WHAT TO PRODUCE: When you reach a picture, skip it, and retype every line below exactly.

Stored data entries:
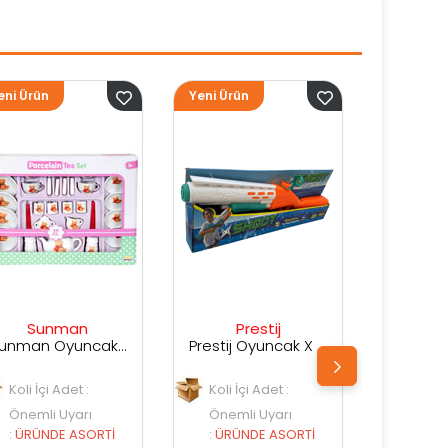
Yeni Ürün
Yeni Ürün
Prestij
Prestij
Prestij Oyuncak X Shot Kutuda Su Silahı
Prestij Oyuncak Kutulu Su Silahı
Koli İçi Adet :
Koli İçi Adet :
Önemli Uyarı
Önemli Uyarı
:
ÜRÜNDE ASORTİ
:
ÜRÜNDE ASORTİ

RESPONSE TO THE EXERCISE:
Yeni Ürün
Yeni Ürün
Prestij
Prestij
Prestij Oyuncak X Shot Kutuda Su Silahı
Prestij Oyuncak Kutulu Su Silahı
Koli İçi Adet :
Koli İçi Adet :
Önemli Uyarı
Önemli Uyarı
:
ÜRÜNDE ASORTİ
:
ÜRÜNDE ASORTİ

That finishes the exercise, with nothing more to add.